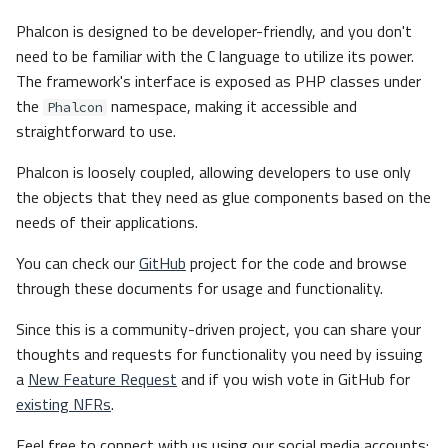
Phalcon is designed to be developer-friendly, and you don't
need to be familiar with the C language to utilize its power.
The framework's interface is exposed as PHP classes under
the
namespace, making it accessible and
Phalcon
straightforward to use.
Phalcon is loosely coupled, allowing developers to use only
the objects that they need as glue components based on the
needs of their applications.
You can check our
GitHub
project for the code and browse
through these documents for usage and functionality.
Since this is a community-driven project, you can share your
thoughts and requests for functionality you need by issuing
a
New Feature Request
and if you wish vote in GitHub for
existing NFRs
.
Feel free to connect with us using our social media accounts:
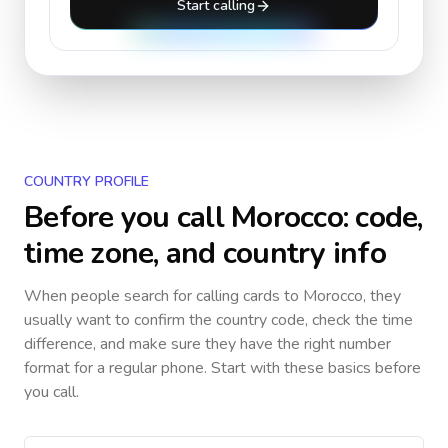
Start calling
COUNTRY PROFILE
Before you call
Morocco
: code,
time zone, and country info
When people search for calling cards to
Morocco
, they
usually want to confirm the country code, check the time
difference, and make sure they have the right number
format for a regular phone. Start with these basics before
you call.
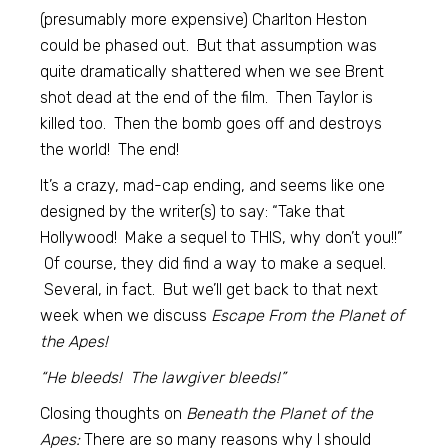
(presumably more expensive) Charlton Heston
could be phased out. But that assumption was
quite dramatically shattered when we see Brent
shot dead at the end of the film. Then Taylor is
killed too. Then the bomb goes off and destroys
the world! The end!
It’s a crazy, mad-cap ending, and seems like one
designed by the writer(s) to say: “Take that
Hollywood! Make a sequel to THIS, why don’t you!!”
Of course, they did find a way to make a sequel.
Several, in fact. But we’ll get back to that next
week when we discuss
Escape From the Planet of
the Apes!
“He bleeds! The lawgiver bleeds!”
Closing thoughts on
Beneath the Planet of the
Apes:
There are so many reasons why I should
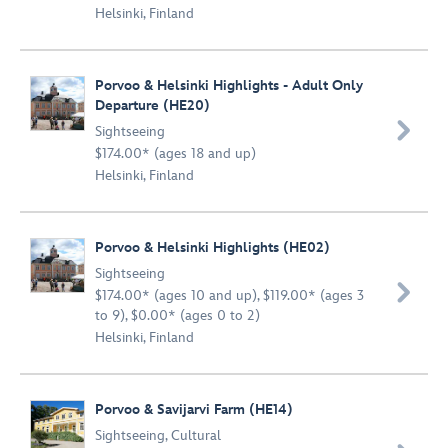
Helsinki, Finland
Porvoo & Helsinki Highlights - Adult Only
Departure (HE20)

Sightseeing
$174.00* (ages 18 and up)
Helsinki, Finland
Porvoo & Helsinki Highlights (HE02)
Sightseeing

$174.00* (ages 10 and up), $119.00* (ages 3
to 9), $0.00* (ages 0 to 2)
Helsinki, Finland
Porvoo & Savijarvi Farm (HE14)
Sightseeing
,
Cultural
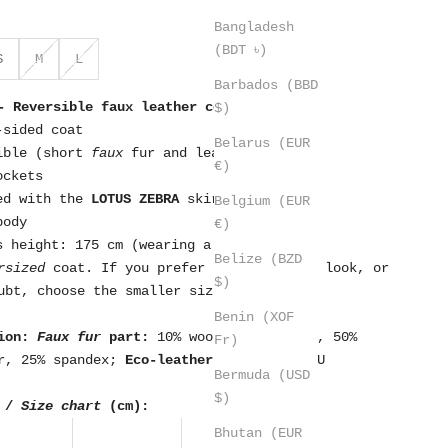
Bangladesh
(BDT ৳)
S
M
L
Barbados (BBD
- Reversible faux leather coat
$)
-sided coat
Belarus (EUR
ible (short
faux
fur and leather effect)
€)
ockets
ed with the
LOTUS ZEBRA
skirt
Belgium (EUR
body
€)
s height: 175 cm (wearing a size S)
Belize (BZD
rsized
coat. If you prefer a more fitted look, or
$)
ubt, choose the smaller size.
Benin (XOF
ion:
Faux fur
part:
10% wool, 15% cotton, 50%
Fr)
r, 25% spandex;
Eco-leather part:
100% PU
Bermuda (USD
$)
 /
Size chart
(cm):
Bhutan (EUR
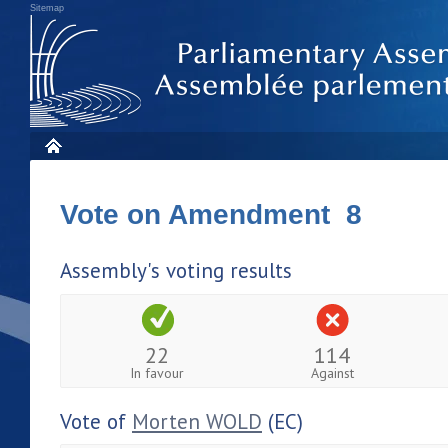
Sitemap
Vote on Amendment 8
Assembly's voting results
22
114
In favour
Against
Vote of
Morten WOLD
(EC)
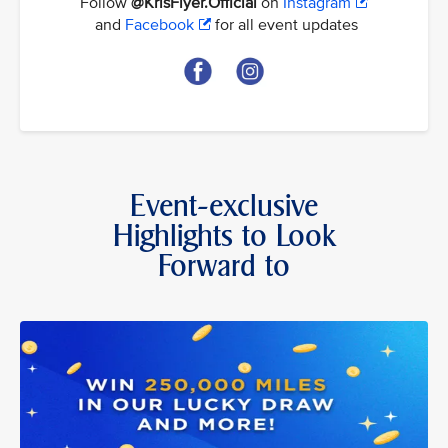
Follow
@KrisFlyer.Official
on
Instagram
and
Facebook
for all event updates
Event-exclusive
Highlights to Look
Forward to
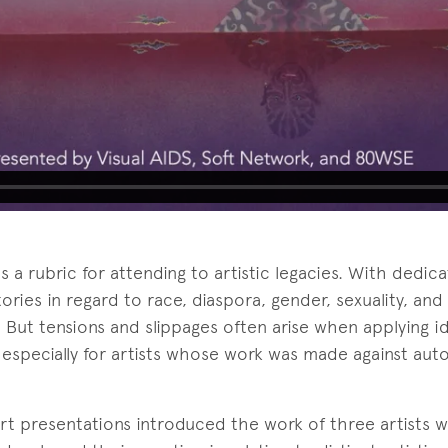
s a rubric for attending to artistic legacies. With dedic
tories in regard to race, diaspora, gender, sexuality, and 
. But tensions and slippages often arise when applying i
y, especially for artists whose work was made against aut
ort presentations introduced the work of three artists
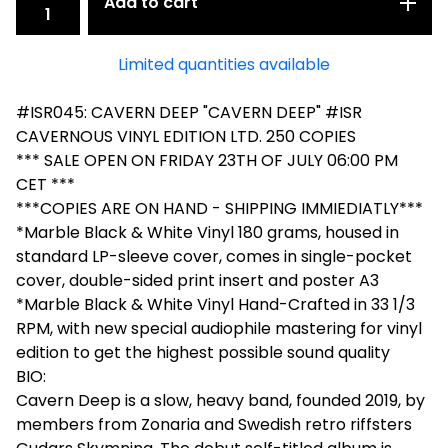
Add to cart
Limited quantities available
#ISR045: CAVERN DEEP "CAVERN DEEP" #ISR
CAVERNOUS VINYL EDITION LTD. 250 COPIES
*** SALE OPEN ON FRIDAY 23TH OF JULY 06:00 PM
CET ***
***COPIES ARE ON HAND - SHIPPING IMMIEDIATLY***
*Marble Black & White Vinyl 180 grams, housed in
standard LP-sleeve cover, comes in single-pocket
cover, double-sided print insert and poster A3
*Marble Black & White Vinyl Hand-Crafted in 33 1/3
RPM, with new special audiophile mastering for vinyl
edition to get the highest possible sound quality
BIO:
Cavern Deep is a slow, heavy band, founded 2019, by
members from Zonaria and Swedish retro riffsters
★ ★ ★ ★
(Directions):
What you produce should repeat the data word for word while omitting all images.

(Response to this exercise):
Phalcon is designed to be developer-friendly, and you don't
need to be familiar with the C language to utilize its power.
The framework's interface is exposed as PHP classes under
the
namespace, making it accessible and
Phalcon
straightforward to use.
Phalcon is loosely coupled, allowing developers to use only
the objects that they need as glue components based on the
needs of their applications.
You can check our
GitHub
project for the code and browse
through these documents for usage and functionality.
Since this is a community-driven project, you can share your
thoughts and requests for functionality you need by issuing
a
New Feature Request
and if you wish vote in GitHub for
existing NFRs
.
Feel free to connect with us using our social media accounts:
Start calling
COUNTRY PROFILE
Before you call
Morocco
: code,
time zone, and country info
When people search for calling cards to
Morocco
, they
usually want to confirm the country code, check the time
difference, and make sure they have the right number
format for a regular phone. Start with these basics before
you call.
(presumably more expensive) Charlton Heston
could be phased out. But that assumption was
quite dramatically shattered when we see Brent
shot dead at the end of the film. Then Taylor is
killed too. Then the bomb goes off and destroys
the world! The end!
It’s a crazy, mad-cap ending, and seems like one
designed by the writer(s) to say: “Take that
Hollywood! Make a sequel to THIS, why don’t you!!”
Of course, they did find a way to make a sequel.
Several, in fact. But we’ll get back to that next
week when we discuss
Escape From the Planet of
the Apes!
“He bleeds! The lawgiver bleeds!”
Closing thoughts on
Beneath the Planet of the
Apes:
There are so many reasons why I should
Helsinki, Finland
Porvoo & Helsinki Highlights - Adult Only
Departure (HE20)

Sightseeing
$174.00* (ages 18 and up)
Helsinki, Finland
Porvoo & Helsinki Highlights (HE02)
Sightseeing

$174.00* (ages 10 and up), $119.00* (ages 3
to 9), $0.00* (ages 0 to 2)
Helsinki, Finland
Porvoo & Savijarvi Farm (HE14)
Sightseeing
,
Cultural
Bangladesh
(BDT ৳)
S
M
L
Barbados (BBD
- Reversible faux leather coat
$)
-sided coat
Belarus (EUR
ible (short
faux
fur and leather effect)
€)
ockets
ed with the
LOTUS ZEBRA
skirt
Belgium (EUR
body
€)
s height: 175 cm (wearing a size S)
Belize (BZD
rsized
coat. If you prefer a more fitted look, or
$)
ubt, choose the smaller size.
Benin (XOF
ion:
Faux fur
part:
10% wool, 15% cotton, 50%
Fr)
r, 25% spandex;
Eco-leather part:
100% PU
Bermuda (USD
$)
 /
Size chart
(cm):
Bhutan (EUR
Sitemap
Vote on Amendment 8
Assembly's voting results
22
114
In favour
Against
Vote of
Morten WOLD
(EC)
Follow
@KrisFlyer.Official
on
Instagram
and
Facebook
for all event updates
Event-exclusive
Highlights to Look
Forward to
s a rubric for attending to artistic legacies. With dedic
tories in regard to race, diaspora, gender, sexuality, and 
. But tensions and slippages often arise when applying i
y, especially for artists whose work was made against aut
ort presentations introduced the work of three artists
Add to cart
Limited quantities available
#ISR045: CAVERN DEEP "CAVERN DEEP" #ISR
CAVERNOUS VINYL EDITION LTD. 250 COPIES
*** SALE OPEN ON FRIDAY 23TH OF JULY 06:00 PM
CET ***
***COPIES ARE ON HAND - SHIPPING IMMIEDIATLY***
*Marble Black & White Vinyl 180 grams, housed in
standard LP-sleeve cover, comes in single-pocket
cover, double-sided print insert and poster A3
*Marble Black & White Vinyl Hand-Crafted in 33 1/3
RPM, with new special audiophile mastering for vinyl
edition to get the highest possible sound quality
BIO:
Cavern Deep is a slow, heavy band, founded 2019, by
members from Zonaria and Swedish retro riffsters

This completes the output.